For example, putting is impossible in Champion Golf. You could spend upwards of ten strokes attempting to putt the ball into the hole because the swing meter for your golf club has two settings: turbocharged and sleepy time. Champion Tennis was a bit better, though hitting the ball with your player instead of a racket made the game play like Pong rather than tennis.
Champion Baseball is the worst of the ‘Champion’ series by far, and not because the superhuman outfielders make scoring runs impossible. Decent batting mechanics aside, Champion Baseball is boring and tedious – like Nintendo’s Baseball sans reckless charm.
Batter “Tough Marbles” scores a surprising run.
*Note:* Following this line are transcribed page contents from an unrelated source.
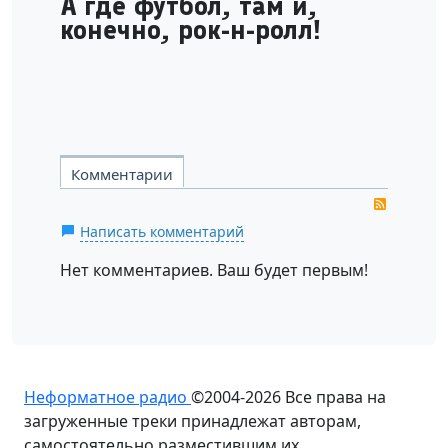
А где футбол, там и,
конечно, рок-н-ролл!
Комментарии
RSS
Написать комментарий
Нет комментариев. Ваш будет первым!
Неформатное радио
©2004-2026
Все права на
загруженные треки принадлежат авторам,
самостоятельно разместившим их.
Champion Baseball begins with you and the computer (or a friend) on the field. No picking teams, no choosing a starting lineup, no options of any kind. You’ll notice immediately that the field is tiny, the players are oversized, and the outfielders resemble the guy from the Sega Channel logo.
A rectangular box appears on the left side of the screen, showcasing the pitcher and the batter up close. Your team is up to bat first. Hitting the ball isn’t difficult, but getting to first base certainly is. Hit a ball, the batting box disappears, and your batter starts running, but the outfielders have already caught the ball and thrown it to first place; or they’ve caught the ball and it’s an out; or, if Christopher Lloyd and his cadre of angels are in the outfield, you might have a chance of making it to first.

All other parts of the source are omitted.